Tuesday, September 11, 2007

Hallam Foe

I went to see Hallam Foe in the IFC over the weekend. It was a most interesting film. Very, very unsubtle and fast moving, and rollicking along through a series of some most unlikely events involving lots of sex and selfishness to a surprisingly satisfactory end which left me, well, satisfied.

The plot is simple enough, with sword of Oedipus hanging all over it. Hallam is just after finishing school, but he is far from grown up yet. Hallam's mam died in a boating incident a few years back and he is having trouble coping. He retreats to a tree house on the grounds of his rich architect father's rural Scottish almost castle, and uses binoculars to spy on locals doing it in the woods.

In the first act his older sister, possibly a steadying force, departs for Australia, and his new step-mom, formerly his Dad's secretary Verity (Claire Forlani!), definitely an imbalancing arrival, arrives. Hallam suspects Verity (great name!) of offing his mam to install herself in the almost castle, and is fairly blunt about his suspicions, calling her a prostitute in an amusing scene in a fancy restaurant.

Verity is well able for this though, and confronts him in the first of a number of the mildly disturbing when you think about it mother / son encounters that run through the film. Hallam leaves for Edinburgh's mean streets, which are wet and dark and where he is mistaken for a rent-boy. He is a resourceful sort though, and soon finds another replacement mother figure in the shapely shape of a HR manager in a swanky hotel.

That is about enough of the plot, but there is plenty more, even if it is never over surprising. Jamie Bell as Hallam, is likable and believable as the slightly unhinged but sympathetic hero. Ciaran Hinds is understated as Hallam's ineffectual Dad. Sophia Myles is a nice mix of sweetness, vulnerability and tight business skirt as Hallam's Mom number three. Forlani, who I last saw in the 1990s in Meet Jack Black and more memorably in Mallrats, is fine as the bitchy, sexy, nasty step-mom. Ewen Bremner has a small role as a bell hop with a surprisingly thick Scottish accent.

Hallam Foe is only about an hour and a half long, and the plot unwinds quickly and straightforwardly with characters not spending too much time thinking about consequences of what they are going to do. The film is very funny, with Bell showing a good sense of comic timing. He will be a star, methinks. The soundtrack - with Scottish indie groups from the Domino label like Orange Juice, Sons & Daughters and, well, Franz Ferdinand standing out - is top notch (film won best music, as well as independent jury prize at Berlin 2007).
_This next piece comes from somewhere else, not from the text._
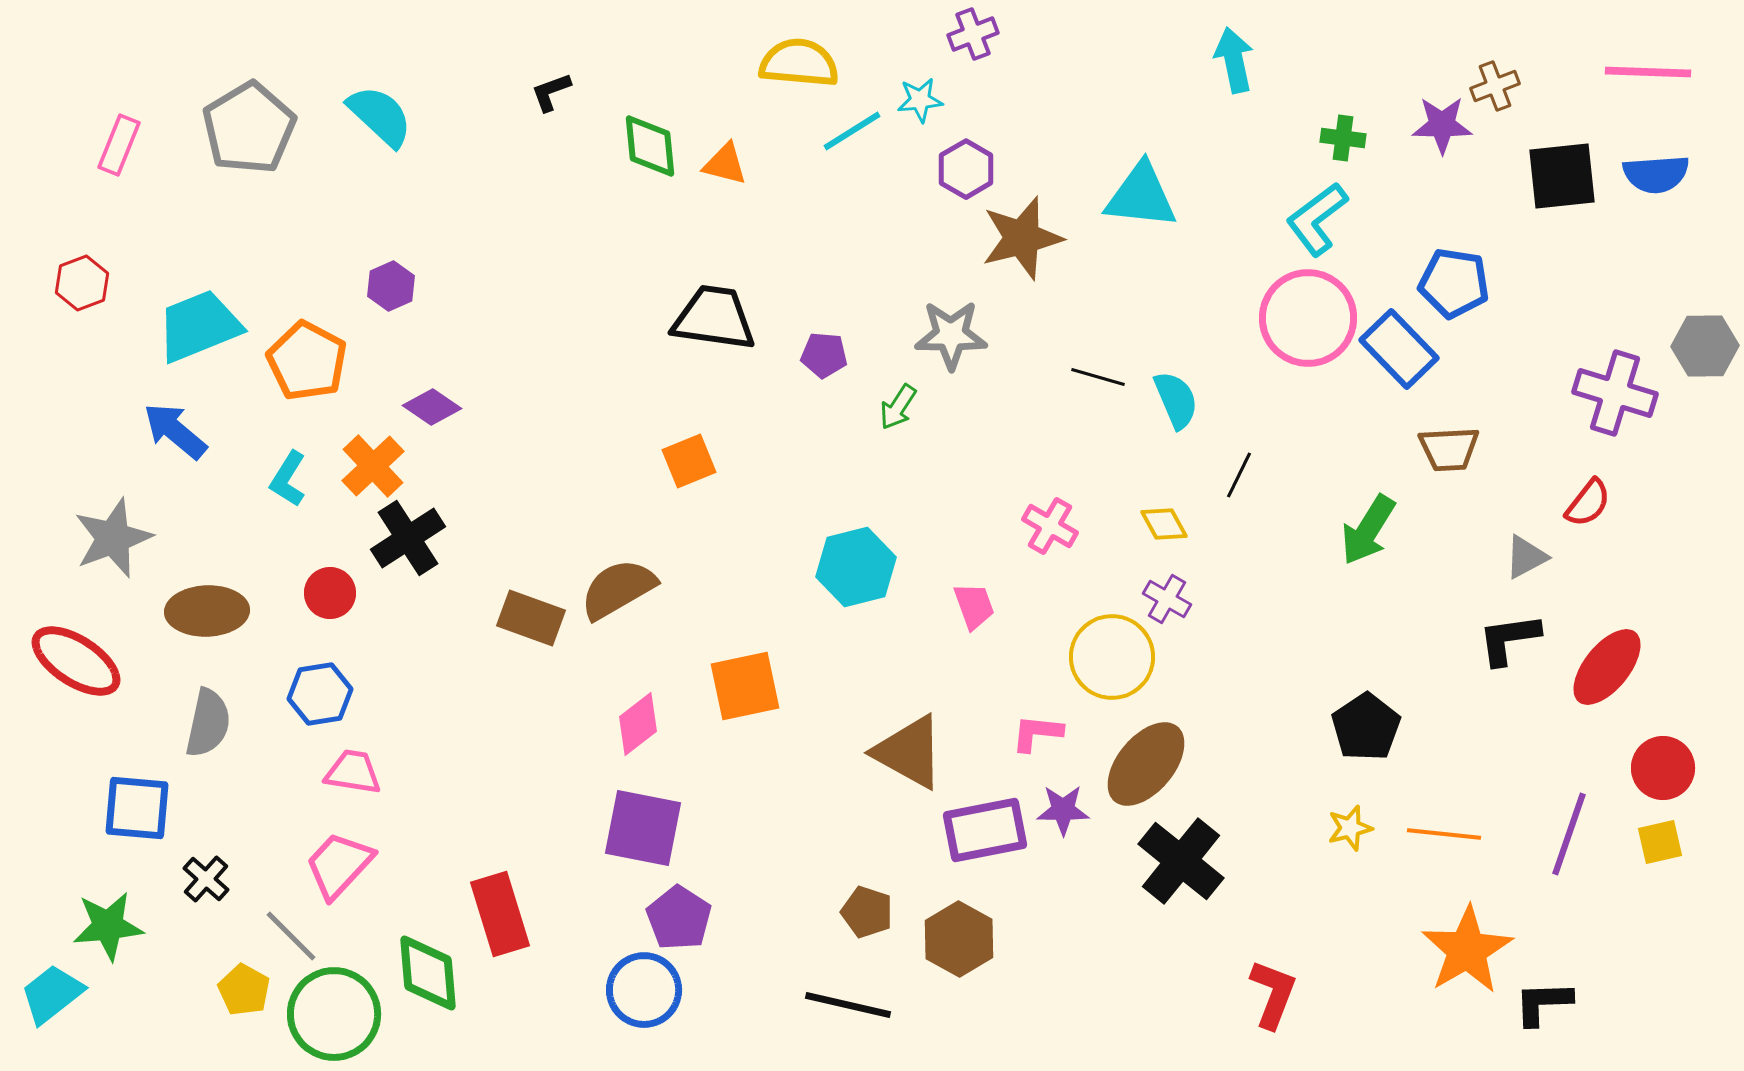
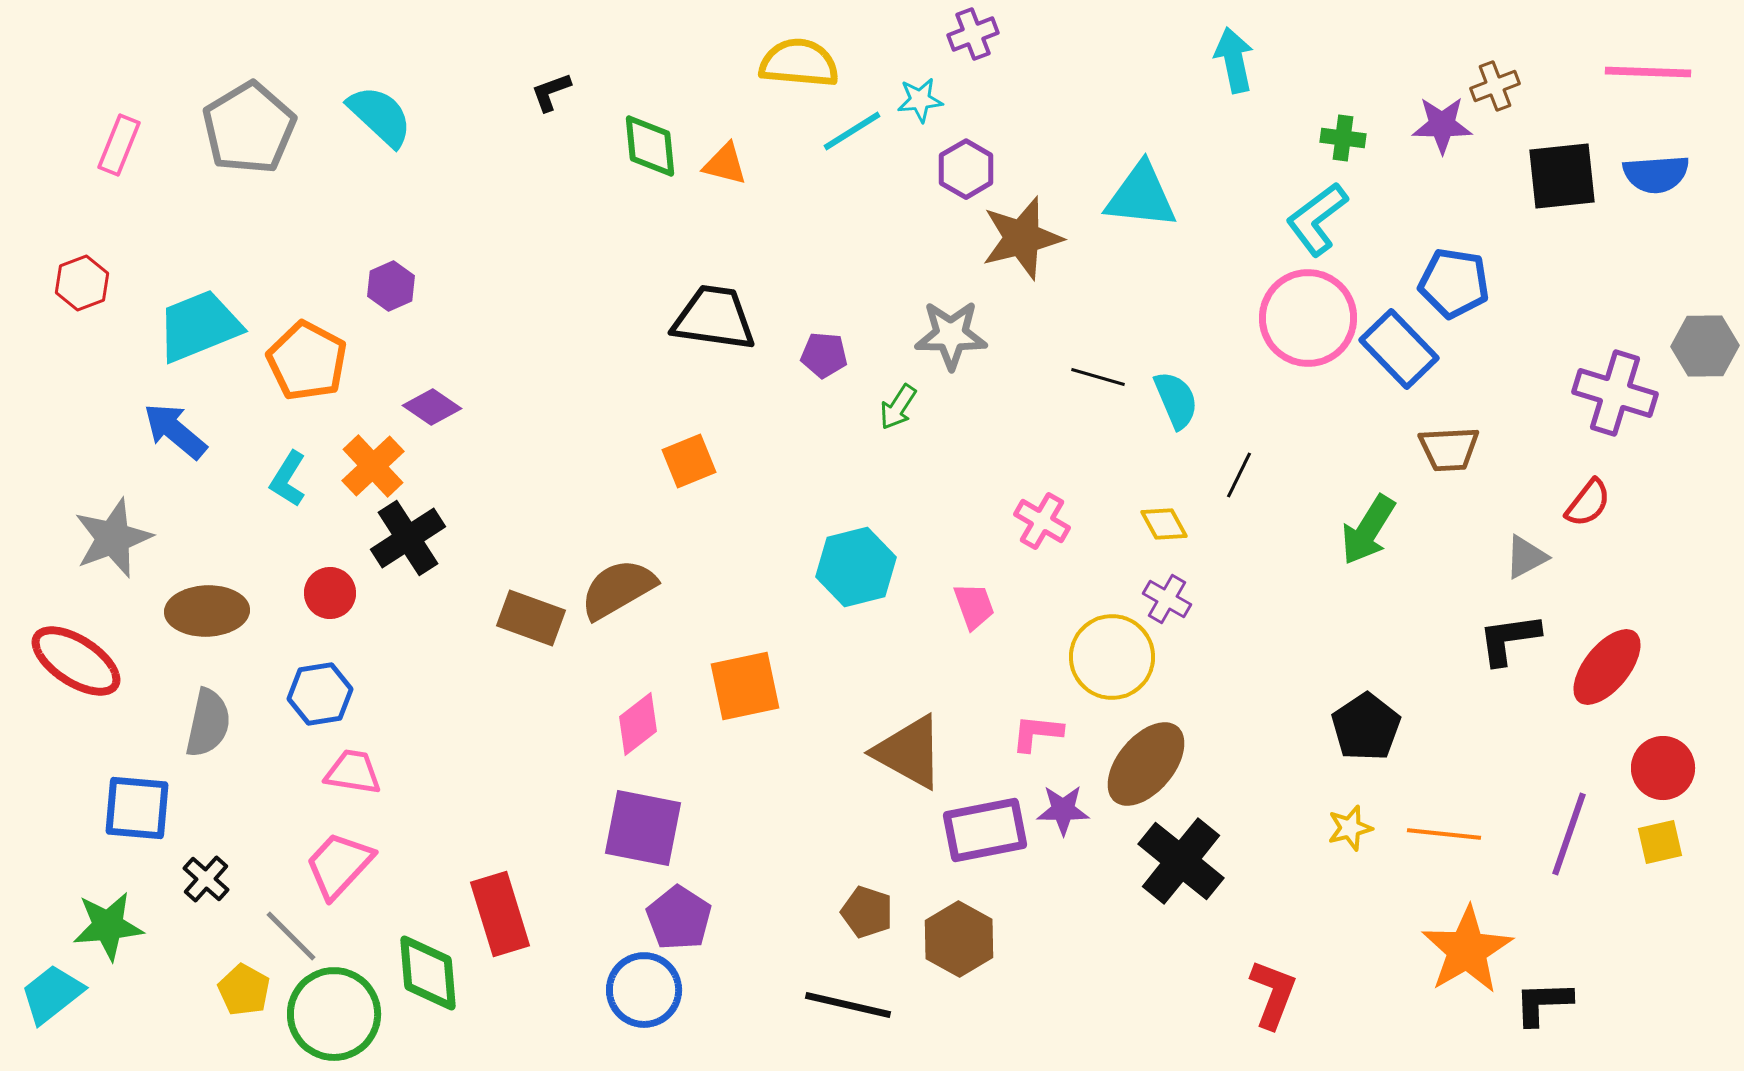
pink cross at (1050, 526): moved 8 px left, 5 px up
The real star of the film though is director David Mackenzie, last seen (by me) in gritty but intellectual drama Young Adam, which had Peter Mullen, Ewan McGregor and Tilda Swinton in a love triangle on a barge. This is another literary adaptation, from a novel by Peter Jinks (never heard of him), but it is more whimsical and the style is more showy, but not too much so. Some nice touches, such as close-ups of eyes and hands and also sweeping vistas of night-time Edinburgh roofscapes, set an intimate, slightly off-kilter tone, that fits the story very well. Sexual acts and actors of various sorts tie the story together and Mackenzie's presentation of these is skillful.

Recommended. And if you don't take my word for it you can check out Nic Roeg's approving letter to Mackenzie on Hallam's blog.

1 comment:

Unknown said...

sorry, but wasn't it the "sword of damocles"?